In concomitant use of imatinib and simvastatin, there is a 2 and 3.5-fold increase in Cmax and AUC of simvastatin, respectively, which is due to inhibition of CYP3A4 by imatinib. Caution is recommended when concomitant use of imatinib and drugs that are substrates of CYP3A4 and have a narrow range of therapeutic concentration (e.g., cyclosporine, pimozide, tacrolimus, sirolimus, ergotamine, fentanyl, terfenadine, bortezomib, docetaxel, quinidine). Imatinib may increase serum concentrations of other drugs metabolized by CYP3A4 isoenzyme (triazolobenzodpaseppines, dihydropyridine, “slow” calcium channel blockers, most HMG-CoA reductase inhibitors, including statins).
Imatinib also inhibits CYP2C9 isoenzyme and CYP2C19 isoenzyme in vitro. When concomitant use with warfarin, prolongation of prothrombin time was observed. Concomitant use with coumarin derivatives requires short-term monitoring of prothrombin time at the beginning and end of therapy, as well as when changing the dosing regimen. As an alternative to warfarin, the use of low molecular weight heparins should be considered.
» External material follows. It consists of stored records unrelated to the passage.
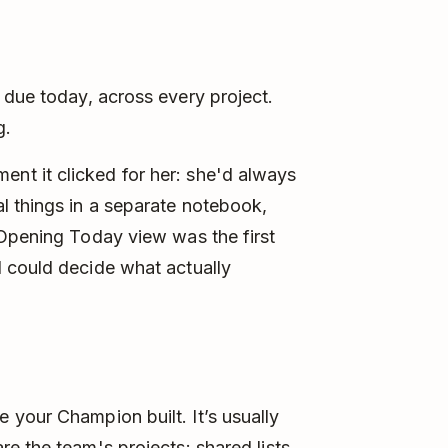
 due today, across every project.
g.
t it clicked for her: she'd always
l things in a separate notebook,
 Opening Today view was the first
 could decide what actually
 your Champion built. It’s usually
e the team's projects: shared lists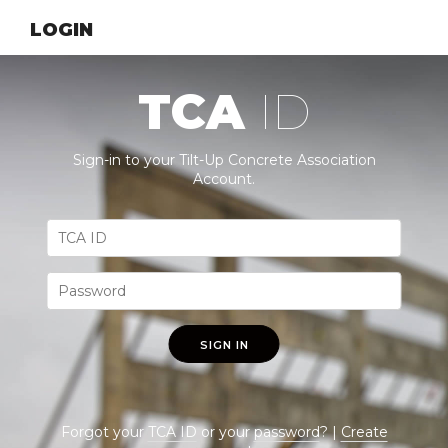
LOGIN
TCA
ID
Sign-in to your Tilt-Up Concrete Association
Account.
SIGN IN
Forgot your
TCA ID
or your
password
? |
Create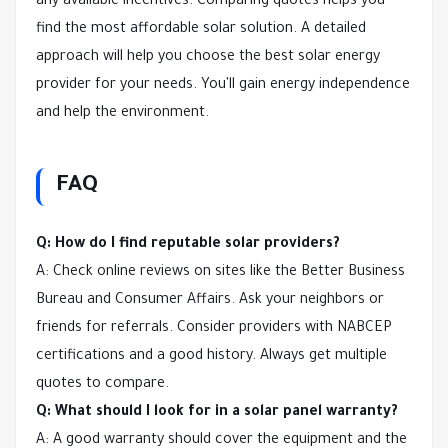
any available incentives. Comparing quotes helps you
find the most affordable solar solution. A detailed
approach will help you choose the best solar energy
provider for your needs. You'll gain energy independence
and help the environment.
FAQ
Q: How do I find reputable solar providers?
A: Check online reviews on sites like the Better Business
Bureau and Consumer Affairs. Ask your neighbors or
friends for referrals. Consider providers with NABCEP
certifications and a good history. Always get multiple
quotes to compare.
Q: What should I look for in a solar panel warranty?
A: A good warranty should cover the equipment and the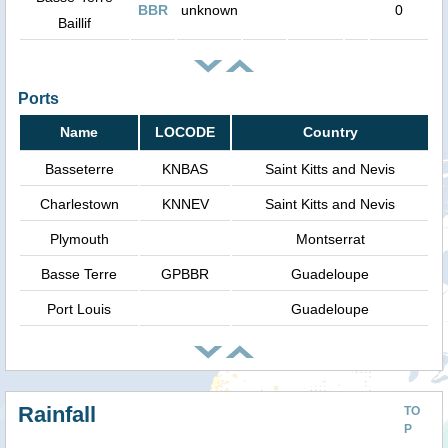
BBR
unknown
0
Baillif
Ports
Name
LOCODE
Country
Basseterre
KNBAS
Saint Kitts and Nevis
Charlestown
KNNEV
Saint Kitts and Nevis
Plymouth
Montserrat
Basse Terre
GPBBR
Guadeloupe
Port Louis
Guadeloupe
Rainfall
TO
P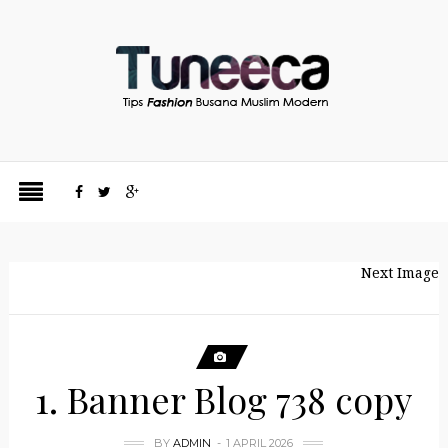
Next Image
1. Banner Blog 738 copy
BY
ADMIN
1 APRIL 2026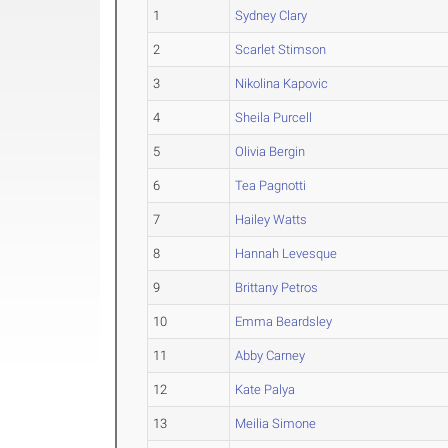
1
Sydney Clary
2
Scarlet Stimson
3
Nikolina Kapovic
4
Sheila Purcell
5
Olivia Bergin
6
Tea Pagnotti
7
Hailey Watts
8
Hannah Levesque
9
Brittany Petros
10
Emma Beardsley
11
Abby Carney
12
Kate Palya
13
Meilia Simone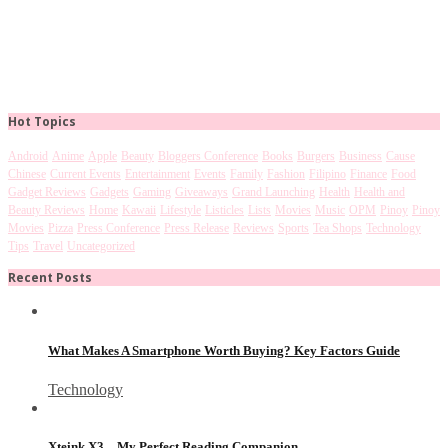
Hot Topics
Android
Anime
Apple
Beauty
Bloggers Conference
Books
Burgers
Business
Cause
Chinese
Current Events
Entertainment
Events
Family
Fashion
Filipino
Finance
Food
Gadget Reviews
Gadgets
Gaming
Giveaways
Grand Launching
Health
Health and
Beauty Reviews
Home
Kawaii
Lifestyle
Listicles
Lists
Movies
Music
OPM
Pinoy
Pinoy
Movies
Pizza
Press Conference
Press Release
Reviews
Sports
Tea Shops
Technology
Tips
Travel
Uncategorized
Recent Posts
What Makes A Smartphone Worth Buying? Key Factors Guide
Technology
Xteink X3 – My Perfect Reading Companion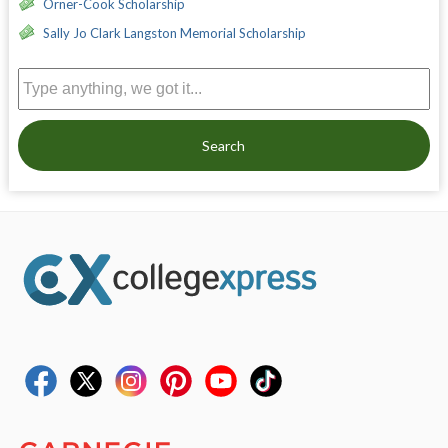
Orner-Cook Scholarship
Sally Jo Clark Langston Memorial Scholarship
Search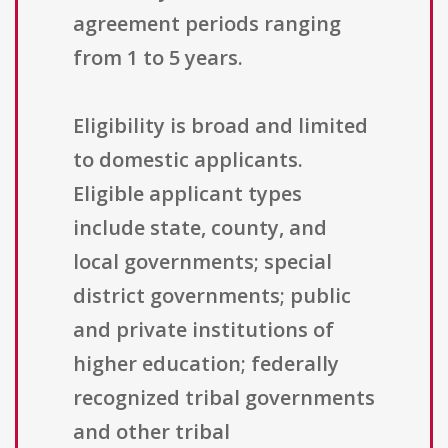
agreement periods ranging
from 1 to 5 years.
Eligibility is broad and limited
to domestic applicants.
Eligible applicant types
include state, county, and
local governments; special
district governments; public
and private institutions of
higher education; federally
recognized tribal governments
and other tribal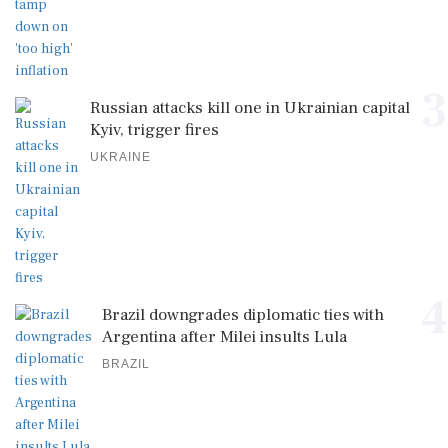
3
Russian attacks kill one in Ukrainian capital
Kyiv, trigger fires
UKRAINE
4
Brazil downgrades diplomatic ties with
Argentina after Milei insults Lula
BRAZIL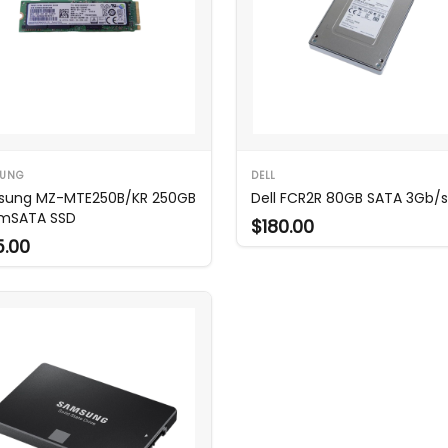
UNG
DELL
sung MZ-MTE250B/KR 250GB
Dell FCR2R 80GB SATA 3Gb/s
mSATA SSD
$180.00
5.00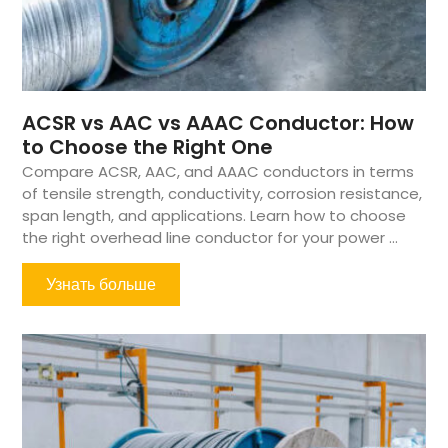
ACSR vs AAC vs AAAC Conductor: How
to Choose the Right One
Compare ACSR, AAC, and AAAC conductors in terms
of tensile strength, conductivity, corrosion resistance,
span length, and applications. Learn how to choose
the right overhead line conductor for your power ...
Узнать больше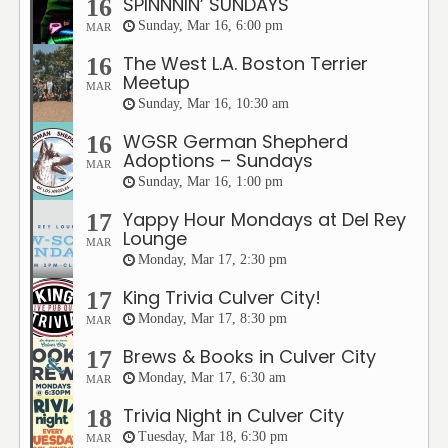
SPINNNIN’ SUNDAYS
16
Sunday, Mar 16, 6:00 pm
MAR
The West L.A. Boston Terrier
16
Meetup
MAR
Sunday, Mar 16, 10:30 am
WGSR German Shepherd
16
Adoptions – Sundays
MAR
Sunday, Mar 16, 1:00 pm
Yappy Hour Mondays at Del Rey
17
Lounge
MAR
Monday, Mar 17, 2:30 pm
King Trivia Culver City!
17
Monday, Mar 17, 8:30 pm
MAR
Brews & Books in Culver City
17
Monday, Mar 17, 6:30 am
MAR
Trivia Night in Culver City
18
Tuesday, Mar 18, 6:30 pm
MAR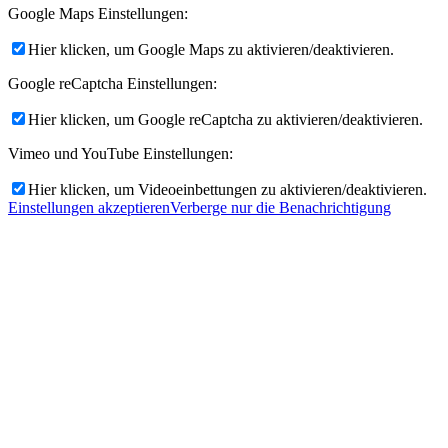
Google Maps Einstellungen:
Hier klicken, um Google Maps zu aktivieren/deaktivieren.
Google reCaptcha Einstellungen:
Hier klicken, um Google reCaptcha zu aktivieren/deaktivieren.
Vimeo und YouTube Einstellungen:
Hier klicken, um Videoeinbettungen zu aktivieren/deaktivieren.
Einstellungen akzeptieren
Verberge nur die Benachrichtigung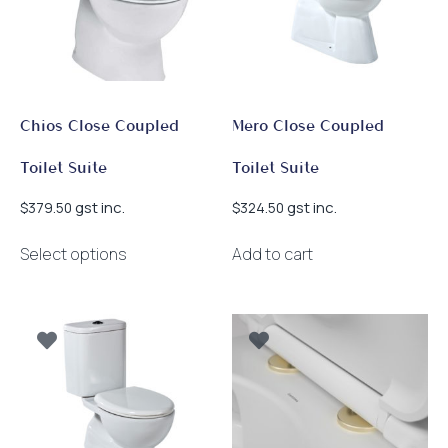
Chios Close Coupled
Mero Close Coupled
Toilet Suite
Toilet Suite
gst inc.
gst inc.
$
379.50
$
324.50
This
Select options
Add to cart
product
has
multiple
variants.
The
options
may
be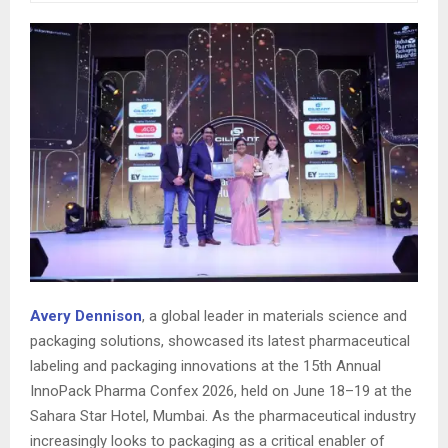
Avery Dennison
, a global leader in materials science and
packaging solutions, showcased its latest pharmaceutical
labeling and packaging innovations at the 15th Annual
InnoPack Pharma Confex 2026, held on June 18–19 at the
Sahara Star Hotel, Mumbai. As the pharmaceutical industry
increasingly looks to packaging as a critical enabler of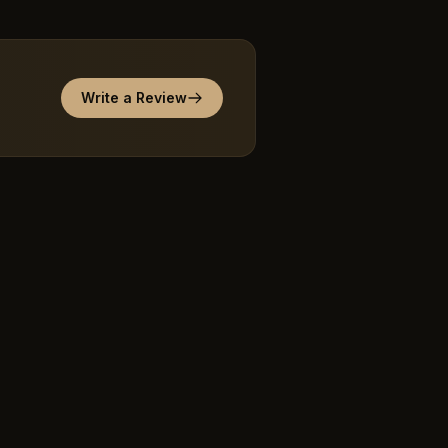
Write a Review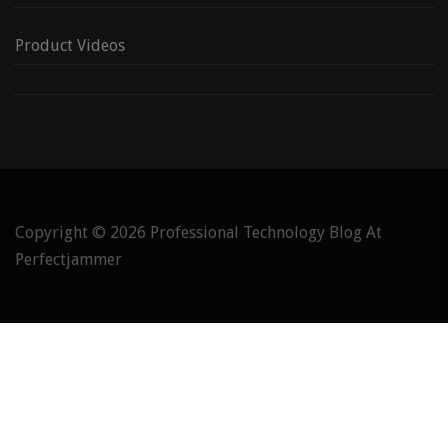
Product Videos
Copyright © 2026
Professional Technology Blog At
Perfectjammer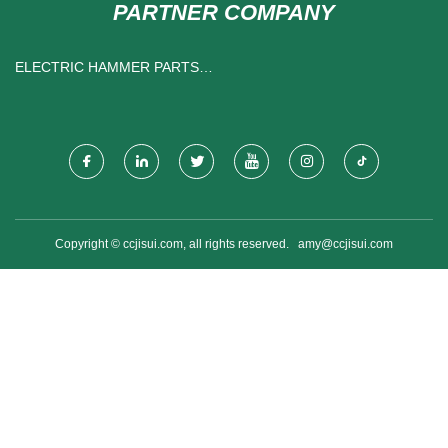
PARTNER COMPANY
ELECTRIC HAMMER PARTS
SUPPLIERS
Copyright © ccjisui.com, all rights reserved.
amy@ccjisui.com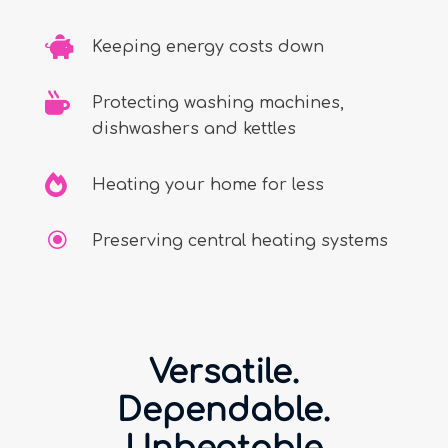

Keeping energy costs down

Protecting washing machines,
dishwashers and kettles

Heating your home for less
\
Preserving central heating systems
Versatile.
Dependable.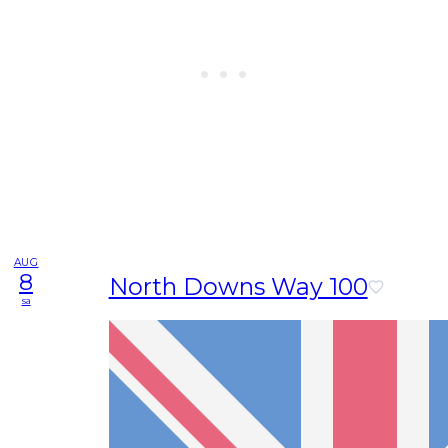
AUG
8
North Downs Way 100
sa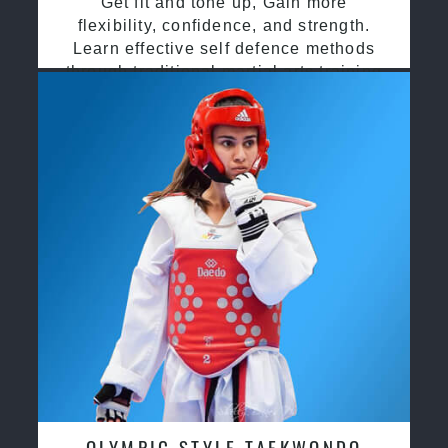
Get fit and tone up, Gain more
flexibility, confidence, and strength.
Learn effective self defence methods
through traditional martial arts training
OLYMPIC STYLE TAEKWONDO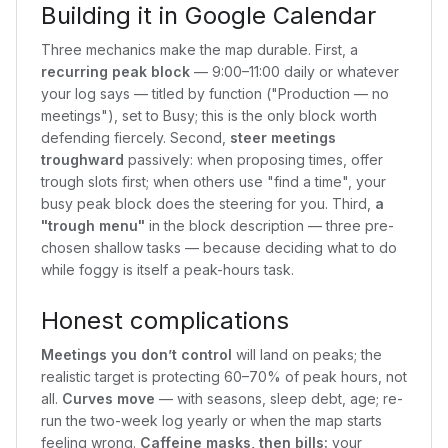
Building it in Google Calendar
Three mechanics make the map durable. First, a
recurring peak block
— 9:00–11:00 daily or whatever
your log says — titled by function ("Production — no
meetings"), set to Busy; this is the only block worth
defending fiercely. Second,
steer meetings
troughward
passively: when proposing times, offer
trough slots first; when others use "find a time", your
busy peak block does the steering for you. Third,
a
"trough menu"
in the block description — three pre-
chosen shallow tasks — because deciding what to do
while foggy is itself a peak-hours task.
Honest complications
Meetings you don’t control
will land on peaks; the
realistic target is protecting 60–70% of peak hours, not
all.
Curves move
— with seasons, sleep debt, age; re-
run the two-week log yearly or when the map starts
feeling wrong.
Caffeine masks, then bills:
your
The issue of drug interactions between imatinib and chemotherapy drugs in patients with Ph+ OLL is poorly understood. Caution should be exercised when concomitant use of imatinib and chemotherapy drugs due to possible increased risk of drug complications, such as hepatotoxicity, myelosuppression and others.
When combining imatinib with chemotherapeutic agents at high doses, transient hepatic toxicity as increased liver transaminase activity and hyperbilirubinemia may develop. When combining imatinib and chemotherapy regimens that have the potential to cause liver dysfunction, liver function monitoring should be considered.
Invitroimatinib inhibits the CYP2D6 isoenzyme of cytochrome P450 at the same concentrations at which it inhibits the CYP3A4 isoenzyme.
In patients after thyroidectomy receiving levothyroxine sodium hormone replacement therapy, its concentrations may decrease when used simultaneously with imatinib.
There have been reports of liver damage with concomitant use of imatinib and asparaginase.
Cases of fatal liver failure have been reported when imatinib is taken concomitantly with paracetamol.
Special Instructions
The treatment with imatinib should only be performed under the supervision of a physician experienced in the use of antitumor drugs.
In cases of marked fluid retention have been reported with imatinib, regular monitoring of body weight is recommended. If there is a sudden rapid increase in body weight, an examination should be performed and, if necessary, imatinib therapy should be temporarily discontinued and/or diuretics should be started.
The development of neutropenia or thrombocytopenia has been noted with imatinib; these events have a clear relationship to the stage of the disease, with a higher incidence in patients with CML in the blast crisis or acceleration phase compared to patients with CML in the chronic phase. Temporary suspension of therapy or reduction of imatinib dose may be necessary.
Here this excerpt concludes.